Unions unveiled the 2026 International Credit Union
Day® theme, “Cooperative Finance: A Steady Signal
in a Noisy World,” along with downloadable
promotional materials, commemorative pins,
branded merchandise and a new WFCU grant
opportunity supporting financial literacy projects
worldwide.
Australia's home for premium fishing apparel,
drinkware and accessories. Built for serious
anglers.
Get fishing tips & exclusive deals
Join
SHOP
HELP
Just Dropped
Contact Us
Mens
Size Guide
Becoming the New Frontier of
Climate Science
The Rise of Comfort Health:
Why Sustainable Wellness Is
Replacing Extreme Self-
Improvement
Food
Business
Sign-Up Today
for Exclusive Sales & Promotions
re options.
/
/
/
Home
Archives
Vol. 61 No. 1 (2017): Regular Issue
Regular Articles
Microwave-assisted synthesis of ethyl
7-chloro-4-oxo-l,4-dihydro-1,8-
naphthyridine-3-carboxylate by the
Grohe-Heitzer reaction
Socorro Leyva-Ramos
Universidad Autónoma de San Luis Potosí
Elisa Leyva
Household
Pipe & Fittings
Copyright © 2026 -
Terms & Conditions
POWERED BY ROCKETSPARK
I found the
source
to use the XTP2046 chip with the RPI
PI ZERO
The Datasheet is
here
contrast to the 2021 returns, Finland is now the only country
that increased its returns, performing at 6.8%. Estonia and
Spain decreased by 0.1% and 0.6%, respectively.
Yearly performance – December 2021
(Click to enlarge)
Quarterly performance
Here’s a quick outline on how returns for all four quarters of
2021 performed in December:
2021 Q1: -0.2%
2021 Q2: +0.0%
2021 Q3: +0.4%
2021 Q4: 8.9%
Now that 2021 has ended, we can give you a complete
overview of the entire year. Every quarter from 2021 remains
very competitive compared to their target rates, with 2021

• • • • • • •

**WHAT IS REQUIRED**
Restate the records above exactly.

**SOLUTION**
Unions unveiled the 2026 International Credit Union
Day® theme, “Cooperative Finance: A Steady Signal
in a Noisy World,” along with downloadable
promotional materials, commemorative pins,
branded merchandise and a new WFCU grant
opportunity supporting financial literacy projects
worldwide.
Australia's home for premium fishing apparel,
drinkware and accessories. Built for serious
anglers.
Get fishing tips & exclusive deals
Join
SHOP
HELP
Just Dropped
Contact Us
Mens
Size Guide
Becoming the New Frontier of
Climate Science
The Rise of Comfort Health:
Why Sustainable Wellness Is
Replacing Extreme Self-
Improvement
Food
Business
Sign-Up Today
for Exclusive Sales & Promotions
re options.
/
/
/
Home
Archives
Vol. 61 No. 1 (2017): Regular Issue
Regular Articles
Microwave-assisted synthesis of ethyl
7-chloro-4-oxo-l,4-dihydro-1,8-
naphthyridine-3-carboxylate by the
Grohe-Heitzer reaction
Socorro Leyva-Ramos
Universidad Autónoma de San Luis Potosí
Elisa Leyva
Household
Pipe & Fittings
Copyright © 2026 -
Terms & Conditions
POWERED BY ROCKETSPARK
I found the
source
to use the XTP2046 chip with the RPI
PI ZERO
The Datasheet is
here
contrast to the 2021 returns, Finland is now the only country
that increased its returns, performing at 6.8%. Estonia and
Spain decreased by 0.1% and 0.6%, respectively.
Yearly performance – December 2021
(Click to enlarge)
Quarterly performance
Here’s a quick outline on how returns for all four quarters of
2021 performed in December:
2021 Q1: -0.2%
2021 Q2: +0.0%
2021 Q3: +0.4%
2021 Q4: 8.9%
Now that 2021 has ended, we can give you a complete
overview of the entire year. Every quarter from 2021 remains
very competitive compared to their target rates, with 2021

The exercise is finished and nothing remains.